▶ YOUR INSTRUCTIONS: The answer must be an exact copy of the records below, with every picture left out.

:: DATA ::

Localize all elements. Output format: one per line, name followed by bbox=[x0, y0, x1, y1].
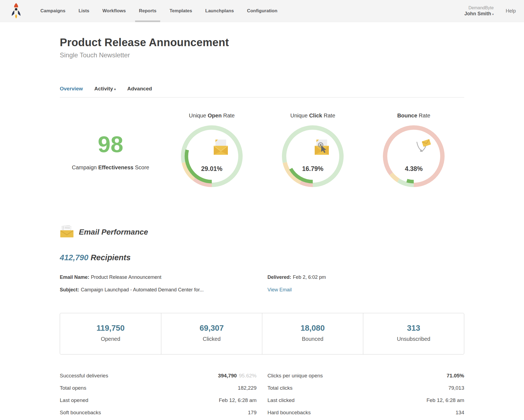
nav-item-templates[interactable]: Templates bbox=[163, 0, 199, 22]
recipients-heading: 412,790 Recipients bbox=[60, 253, 464, 262]
email-performance-section: Email Performance 412,790 Recipients Ema… bbox=[60, 225, 464, 419]
stat-box-unsubscribed: 313Unsubscribed bbox=[363, 313, 464, 354]
campaign-score: 98 Campaign Effectiveness Score bbox=[60, 113, 161, 190]
summary-label-total-clicks: Total clicks bbox=[267, 385, 293, 391]
gauge-value-bounce-rate: 4.38% bbox=[380, 165, 447, 173]
gauge-unique-open-rate: Unique Open Rate29.01% bbox=[161, 113, 262, 190]
summary-row-last-opened: Last openedFeb 12, 6:28 am bbox=[60, 394, 257, 406]
stat-label-unsubscribed: Unsubscribed bbox=[363, 336, 464, 342]
gauge-unique-click-rate: Unique Click Rate16.79% bbox=[262, 113, 363, 190]
nav-menu: CampaignsListsWorkflowsReportsTemplatesL… bbox=[34, 0, 284, 22]
summary-label-last-opened: Last opened bbox=[60, 397, 88, 403]
stat-box-bounced: 18,080Bounced bbox=[262, 313, 363, 354]
delivered-label: Delivered: bbox=[267, 274, 291, 280]
summary-extra-successful-deliveries: 95.62% bbox=[239, 373, 257, 378]
email-performance-header: Email Performance bbox=[60, 225, 464, 239]
stat-label-clicked: Clicked bbox=[161, 336, 262, 342]
recipients-label: Recipients bbox=[88, 253, 131, 262]
top-navbar: CampaignsListsWorkflowsReportsTemplatesL… bbox=[0, 0, 524, 22]
stat-box-clicked: 69,307Clicked bbox=[161, 313, 262, 354]
stat-label-bounced: Bounced bbox=[262, 336, 363, 342]
nav-item-launchplans[interactable]: Launchplans bbox=[199, 0, 240, 22]
tab-overview[interactable]: Overview bbox=[60, 86, 83, 92]
report-page: Product Release Announcement Single Touc… bbox=[60, 36, 464, 419]
summary-label-last-clicked: Last clicked bbox=[267, 397, 294, 403]
stat-box-opened: 119,750Opened bbox=[60, 313, 161, 354]
brand-logo[interactable] bbox=[10, 2, 22, 20]
email-details: Email Name: Product Release Announcement… bbox=[60, 271, 464, 296]
score-label-pre: Campaign bbox=[72, 164, 98, 170]
gauge-title-pre: Unique bbox=[189, 113, 208, 119]
gauge-title-unique-open-rate: Unique Open Rate bbox=[161, 113, 262, 119]
account-menu[interactable]: DemandByte John Smith▾ bbox=[464, 5, 494, 17]
page-title: Product Release Announcement bbox=[60, 36, 464, 49]
gauge-title-bold: Bounce bbox=[397, 113, 417, 119]
chevron-down-icon: ▾ bbox=[114, 87, 116, 91]
email-stack-icon bbox=[60, 225, 74, 239]
summary-row-last-clicked: Last clickedFeb 12, 6:28 am bbox=[267, 394, 464, 406]
help-link[interactable]: Help bbox=[506, 8, 516, 14]
view-email-link[interactable]: View Email bbox=[267, 287, 292, 293]
gauge-donut-unique-click-rate: 16.79% bbox=[279, 123, 346, 190]
summary-value-successful-deliveries: 394,79095.62% bbox=[218, 373, 257, 379]
account-company: DemandByte bbox=[464, 5, 494, 11]
tab-activity[interactable]: Activity▾ bbox=[94, 86, 116, 92]
summary-row-clicks-per-unique-opens: Clicks per unique opens71.05% bbox=[267, 369, 464, 382]
score-label-bold: Effectiveness bbox=[98, 164, 133, 170]
summary-value-total-opens: 182,229 bbox=[238, 385, 257, 391]
summary-row-soft-bouncebacks: Soft bouncebacks179 bbox=[60, 406, 257, 419]
tab-label: Activity bbox=[94, 86, 113, 91]
page-subtitle: Single Touch Newsletter bbox=[60, 51, 464, 59]
summary-label-clicks-per-unique-opens: Clicks per unique opens bbox=[267, 373, 323, 379]
gauge-title-bold: Click bbox=[309, 113, 322, 119]
subject-value: Campaign Launchpad - Automated Demand Ce… bbox=[81, 287, 204, 293]
gauge-value-unique-open-rate: 29.01% bbox=[178, 165, 245, 173]
gauge-title-unique-click-rate: Unique Click Rate bbox=[262, 113, 363, 119]
score-label: Campaign Effectiveness Score bbox=[60, 164, 161, 171]
stat-label-opened: Opened bbox=[60, 336, 161, 342]
nav-item-lists[interactable]: Lists bbox=[72, 0, 96, 22]
summary-value-hard-bouncebacks: 134 bbox=[455, 410, 464, 416]
tab-advanced[interactable]: Advanced bbox=[127, 86, 152, 92]
email-name-value: Product Release Announcement bbox=[91, 274, 161, 280]
section-title: Email Performance bbox=[79, 228, 148, 236]
gauge-bounce-rate: Bounce Rate4.38% bbox=[363, 113, 464, 190]
recipients-count: 412,790 bbox=[60, 253, 88, 262]
delivered-value: Feb 2, 6:02 pm bbox=[293, 274, 326, 280]
gauge-value-unique-click-rate: 16.79% bbox=[279, 165, 346, 173]
stat-value-opened: 119,750 bbox=[60, 324, 161, 333]
gauge-title-post: Rate bbox=[322, 113, 335, 119]
summary-label-successful-deliveries: Successful deliveries bbox=[60, 373, 108, 379]
tab-label: Overview bbox=[60, 86, 83, 91]
summary-value-clicks-per-unique-opens: 71.05% bbox=[447, 373, 464, 379]
gauge-title-bounce-rate: Bounce Rate bbox=[363, 113, 464, 119]
email-name-row: Email Name: Product Release Announcement bbox=[60, 271, 257, 283]
stat-boxes: 119,750Opened69,307Clicked18,080Bounced3… bbox=[60, 313, 464, 354]
view-email-row: View Email bbox=[267, 283, 464, 296]
summary-value-last-opened: Feb 12, 6:28 am bbox=[219, 397, 257, 403]
gauge-title-pre: Unique bbox=[290, 113, 309, 119]
summary-row-total-opens: Total opens182,229 bbox=[60, 382, 257, 394]
gauge-title-post: Rate bbox=[417, 113, 430, 119]
score-label-post: Score bbox=[133, 164, 149, 170]
subject-label: Subject: bbox=[60, 287, 79, 293]
nav-item-campaigns[interactable]: Campaigns bbox=[34, 0, 72, 22]
nav-item-workflows[interactable]: Workflows bbox=[96, 0, 132, 22]
stat-value-bounced: 18,080 bbox=[262, 324, 363, 333]
gauge-donut-bounce-rate: 4.38% bbox=[380, 123, 447, 190]
summary-row-successful-deliveries: Successful deliveries394,79095.62% bbox=[60, 369, 257, 382]
gauge-title-bold: Open bbox=[208, 113, 222, 119]
nav-right: DemandByte John Smith▾ Help bbox=[464, 5, 524, 17]
report-tabs: OverviewActivity▾Advanced bbox=[60, 86, 464, 97]
nav-item-configuration[interactable]: Configuration bbox=[240, 0, 284, 22]
delivered-row: Delivered: Feb 2, 6:02 pm bbox=[267, 271, 464, 283]
summary-label-soft-bouncebacks: Soft bouncebacks bbox=[60, 410, 101, 416]
metrics-row: 98 Campaign Effectiveness Score Unique O… bbox=[60, 113, 464, 190]
nav-item-reports[interactable]: Reports bbox=[132, 0, 163, 22]
score-value: 98 bbox=[60, 133, 161, 156]
stat-value-unsubscribed: 313 bbox=[363, 324, 464, 333]
summary-stats: Successful deliveries394,79095.62%Clicks… bbox=[60, 369, 464, 419]
summary-row-total-clicks: Total clicks79,013 bbox=[267, 382, 464, 394]
gauge-title-post: Rate bbox=[222, 113, 235, 119]
summary-row-hard-bouncebacks: Hard bouncebacks134 bbox=[267, 406, 464, 419]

:::

▶ RESULT OF THIS EXERCISE:
Localize all elements. Output format: one per line, name followed by bbox=[x0, y0, x1, y1].
nav-item-templates[interactable]: Templates bbox=[163, 0, 199, 22]
recipients-heading: 412,790 Recipients bbox=[60, 253, 464, 262]
email-performance-section: Email Performance 412,790 Recipients Ema… bbox=[60, 225, 464, 419]
stat-box-unsubscribed: 313Unsubscribed bbox=[363, 313, 464, 354]
campaign-score: 98 Campaign Effectiveness Score bbox=[60, 113, 161, 190]
summary-label-total-clicks: Total clicks bbox=[267, 385, 293, 391]
gauge-value-bounce-rate: 4.38% bbox=[380, 165, 447, 173]
gauge-unique-open-rate: Unique Open Rate29.01% bbox=[161, 113, 262, 190]
summary-row-last-opened: Last openedFeb 12, 6:28 am bbox=[60, 394, 257, 406]
stat-label-unsubscribed: Unsubscribed bbox=[363, 336, 464, 342]
gauge-unique-click-rate: Unique Click Rate16.79% bbox=[262, 113, 363, 190]
nav-menu: CampaignsListsWorkflowsReportsTemplatesL… bbox=[34, 0, 284, 22]
summary-label-last-opened: Last opened bbox=[60, 397, 88, 403]
stat-box-bounced: 18,080Bounced bbox=[262, 313, 363, 354]
delivered-label: Delivered: bbox=[267, 274, 291, 280]
summary-extra-successful-deliveries: 95.62% bbox=[239, 373, 257, 378]
email-performance-header: Email Performance bbox=[60, 225, 464, 239]
stat-label-clicked: Clicked bbox=[161, 336, 262, 342]
recipients-label: Recipients bbox=[88, 253, 131, 262]
top-navbar: CampaignsListsWorkflowsReportsTemplatesL… bbox=[0, 0, 524, 22]
stat-box-clicked: 69,307Clicked bbox=[161, 313, 262, 354]
stat-label-bounced: Bounced bbox=[262, 336, 363, 342]
nav-item-launchplans[interactable]: Launchplans bbox=[199, 0, 240, 22]
tab-overview[interactable]: Overview bbox=[60, 86, 83, 92]
report-page: Product Release Announcement Single Touc… bbox=[60, 36, 464, 419]
summary-label-last-clicked: Last clicked bbox=[267, 397, 294, 403]
stat-box-opened: 119,750Opened bbox=[60, 313, 161, 354]
brand-logo[interactable] bbox=[10, 2, 22, 20]
email-details: Email Name: Product Release Announcement… bbox=[60, 271, 464, 296]
score-label-pre: Campaign bbox=[72, 164, 98, 170]
gauge-title-pre: Unique bbox=[189, 113, 208, 119]
gauge-title-unique-open-rate: Unique Open Rate bbox=[161, 113, 262, 119]
account-menu[interactable]: DemandByte John Smith▾ bbox=[464, 5, 494, 17]
page-title: Product Release Announcement bbox=[60, 36, 464, 49]
gauge-title-bold: Bounce bbox=[397, 113, 417, 119]
chevron-down-icon: ▾ bbox=[114, 87, 116, 91]
email-stack-icon bbox=[60, 225, 74, 239]
summary-row-last-clicked: Last clickedFeb 12, 6:28 am bbox=[267, 394, 464, 406]
help-link[interactable]: Help bbox=[506, 8, 516, 14]
view-email-link[interactable]: View Email bbox=[267, 287, 292, 293]
gauge-donut-unique-click-rate: 16.79% bbox=[279, 123, 346, 190]
summary-value-successful-deliveries: 394,79095.62% bbox=[218, 373, 257, 379]
account-company: DemandByte bbox=[464, 5, 494, 11]
tab-activity[interactable]: Activity▾ bbox=[94, 86, 116, 92]
summary-row-clicks-per-unique-opens: Clicks per unique opens71.05% bbox=[267, 369, 464, 382]
score-label-bold: Effectiveness bbox=[98, 164, 133, 170]
summary-value-total-opens: 182,229 bbox=[238, 385, 257, 391]
summary-row-soft-bouncebacks: Soft bouncebacks179 bbox=[60, 406, 257, 419]
tab-label: Activity bbox=[94, 86, 113, 91]
page-subtitle: Single Touch Newsletter bbox=[60, 51, 464, 59]
summary-label-clicks-per-unique-opens: Clicks per unique opens bbox=[267, 373, 323, 379]
gauge-title-bold: Click bbox=[309, 113, 322, 119]
subject-value: Campaign Launchpad - Automated Demand Ce… bbox=[81, 287, 204, 293]
gauge-value-unique-open-rate: 29.01% bbox=[178, 165, 245, 173]
gauge-title-unique-click-rate: Unique Click Rate bbox=[262, 113, 363, 119]
score-label: Campaign Effectiveness Score bbox=[60, 164, 161, 171]
stat-label-opened: Opened bbox=[60, 336, 161, 342]
nav-item-lists[interactable]: Lists bbox=[72, 0, 96, 22]
summary-value-hard-bouncebacks: 134 bbox=[455, 410, 464, 416]
tab-advanced[interactable]: Advanced bbox=[127, 86, 152, 92]
email-name-value: Product Release Announcement bbox=[91, 274, 161, 280]
section-title: Email Performance bbox=[79, 228, 148, 236]
gauge-bounce-rate: Bounce Rate4.38% bbox=[363, 113, 464, 190]
recipients-count: 412,790 bbox=[60, 253, 88, 262]
delivered-value: Feb 2, 6:02 pm bbox=[293, 274, 326, 280]
gauge-value-unique-click-rate: 16.79% bbox=[279, 165, 346, 173]
stat-value-opened: 119,750 bbox=[60, 324, 161, 333]
gauge-title-post: Rate bbox=[322, 113, 335, 119]
summary-label-successful-deliveries: Successful deliveries bbox=[60, 373, 108, 379]
tab-label: Overview bbox=[60, 86, 83, 91]
summary-value-clicks-per-unique-opens: 71.05% bbox=[447, 373, 464, 379]
gauge-title-bounce-rate: Bounce Rate bbox=[363, 113, 464, 119]
email-name-row: Email Name: Product Release Announcement bbox=[60, 271, 257, 283]
stat-boxes: 119,750Opened69,307Clicked18,080Bounced3… bbox=[60, 313, 464, 354]
view-email-row: View Email bbox=[267, 283, 464, 296]
summary-value-last-opened: Feb 12, 6:28 am bbox=[219, 397, 257, 403]
gauge-title-pre: Unique bbox=[290, 113, 309, 119]
summary-row-total-opens: Total opens182,229 bbox=[60, 382, 257, 394]
gauge-title-post: Rate bbox=[417, 113, 430, 119]
score-label-post: Score bbox=[133, 164, 149, 170]
subject-label: Subject: bbox=[60, 287, 79, 293]
nav-item-campaigns[interactable]: Campaigns bbox=[34, 0, 72, 22]
nav-item-workflows[interactable]: Workflows bbox=[96, 0, 132, 22]
stat-value-bounced: 18,080 bbox=[262, 324, 363, 333]
gauge-donut-bounce-rate: 4.38% bbox=[380, 123, 447, 190]
summary-row-successful-deliveries: Successful deliveries394,79095.62% bbox=[60, 369, 257, 382]
gauge-title-bold: Open bbox=[208, 113, 222, 119]
nav-right: DemandByte John Smith▾ Help bbox=[464, 5, 524, 17]
report-tabs: OverviewActivity▾Advanced bbox=[60, 86, 464, 97]
nav-item-configuration[interactable]: Configuration bbox=[240, 0, 284, 22]
delivered-row: Delivered: Feb 2, 6:02 pm bbox=[267, 271, 464, 283]
summary-label-soft-bouncebacks: Soft bouncebacks bbox=[60, 410, 101, 416]
metrics-row: 98 Campaign Effectiveness Score Unique O… bbox=[60, 113, 464, 190]
nav-item-reports[interactable]: Reports bbox=[132, 0, 163, 22]
score-value: 98 bbox=[60, 133, 161, 156]
stat-value-unsubscribed: 313 bbox=[363, 324, 464, 333]
summary-stats: Successful deliveries394,79095.62%Clicks… bbox=[60, 369, 464, 419]
summary-row-total-clicks: Total clicks79,013 bbox=[267, 382, 464, 394]
gauge-title-post: Rate bbox=[222, 113, 235, 119]
summary-row-hard-bouncebacks: Hard bouncebacks134 bbox=[267, 406, 464, 419]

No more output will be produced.